The opportunity to gather in the evenings for comradery and frank conversations among fellow ministers provided comfort, inspiration and a renewed sense of purpose for the participants. One evening, BCA Bishop Rev. Marvin Harada hosted a “Bishop’s Hour” gathering, welcoming participating ministers to share the joys and challenges they are experiencing in their ministries.
For my own part, as an Assistant Minister at the Berkeley Buddhist Temple and the Buddhist Temple of Marin, I am grateful to be with my peers, mentors and friends in struggling with our roles as teachers and fellow travelers, especially when it comes to addressing issues of systemic injustice and the vast amounts of harm that unfold around us.
I trust that none of us wishes to be complicit in these forms of discrimination and harm, but I hope that we are also able to recognize our culpability, and that the only way forward is to make drastic and lasting change that starts with each of us.

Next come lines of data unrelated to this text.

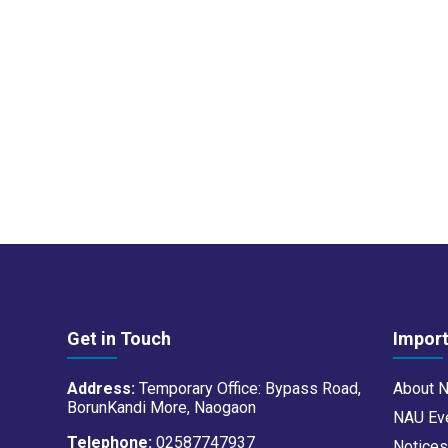
Get in Touch
Import
Address:
Temporary Office: Bypass Road,
About 
BorunKandi More, Naogaon
NAU Ev
Telephone:
02587747937
Notice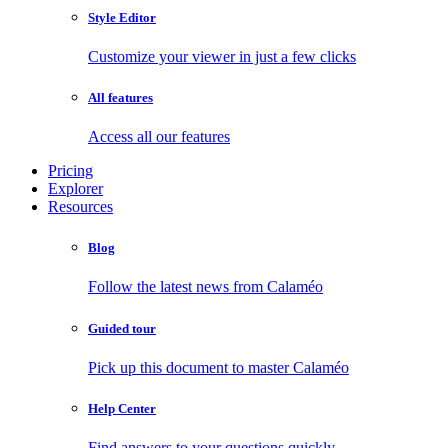
Style Editor
Customize your viewer in just a few clicks
All features
Access all our features
Pricing
Explorer
Resources
Blog
Follow the latest news from Calaméo
Guided tour
Pick up this document to master Calaméo
Help Center
Find answers to your questions quickly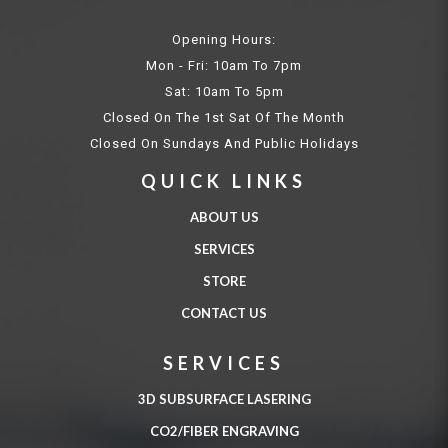
Opening Hours:
Mon - Fri: 10am To 7pm
Sat: 10am To 5pm
Closed On The 1st Sat Of The Month
Closed On Sundays And Public Holidays
QUICK LINKS
ABOUT US
SERVICES
STORE
CONTACT US
SERVICES
3D SUBSURFACE LASERING
CO2/FIBER ENGRAVING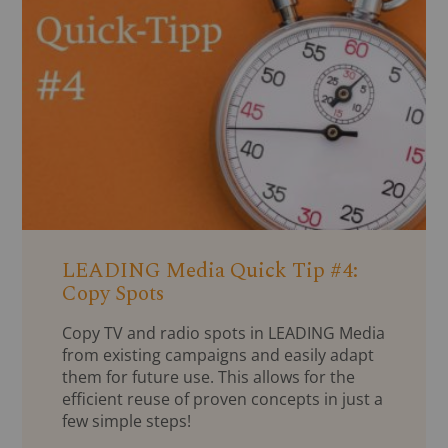
LEADING Media Quick Tip #4:
Copy Spots
Copy TV and radio spots in LEADING Media
from existing campaigns and easily adapt
them for future use. This allows for the
efficient reuse of proven concepts in just a
few simple steps!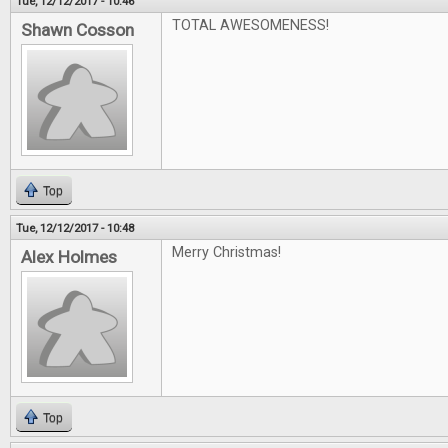
Tue, 12/12/2017 - 10:46
TOTAL AWESOMENESS!
Shawn Cosson
Top
Tue, 12/12/2017 - 10:48
Merry Christmas!
Alex Holmes
Top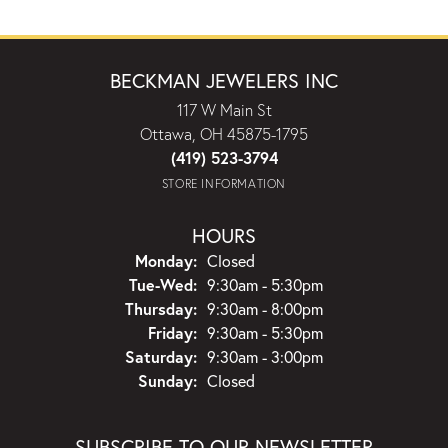
BECKMAN JEWELERS INC
117 W Main St
Ottawa, OH 45875-1795
(419) 523-3794
STORE INFORMATION
HOURS
Monday:
Closed
Tuesday - Wednesday:
Tue-Wed:
9:30am - 5:30pm
Thursday:
9:30am - 8:00pm
Friday:
9:30am - 5:30pm
Saturday:
9:30am - 3:00pm
Sunday:
Closed
SUBSCRIBE TO OUR NEWSLETTER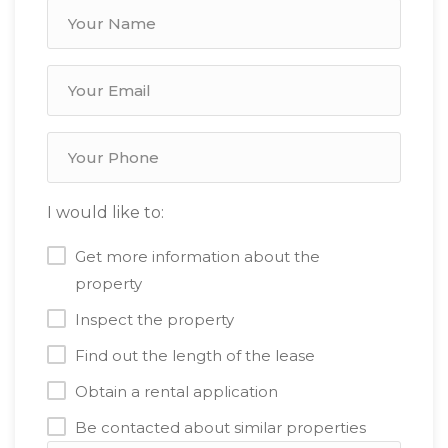
I would like to:
Get more information about the
property
Inspect the property
Find out the length of the lease
Obtain a rental application
Be contacted about similar properties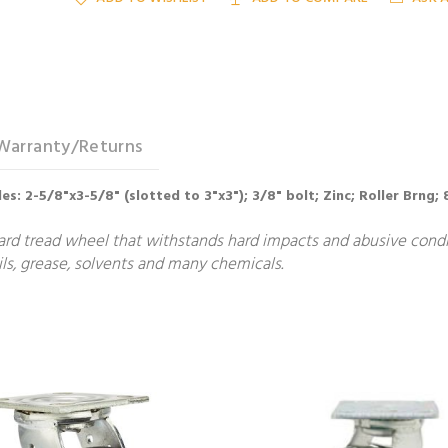
Warranty/Returns
holes: 2-5/8"x3-5/8" (slotted to 3"x3"); 3/8" bolt; Zinc; Roller Brng
ard tread wheel that withstands hard impacts and abusive condit
ls, grease, solvents and many chemicals.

In the past few months, I have noted a rising sense of fear among many of my friends and colleagues. As a transgender minister who is often in the spotlight, whether I want it or not, I, too, frequently find myself choking on the fumes of terror at what is happening and what may yet happen.
But we must look within ourselves, find resolve in community, and seek the Buddha-Dharma to find the courage to work together in alleviating suffering.
We must hear the calling voice of Amida in the cries of those whose lives are most impacted by the turmoil of injustice unfolding around us and show solidarity with them, putting our own lives and well-being on the line if necessary.
If we only turn inward in fear to protect ourselves, our families, our friends and our sanghas from future harm, while neglecting those who are already experiencing it, then it is only a matter of time before we will be the ones being harmed. When that time comes, who will answer our cries for solidarity?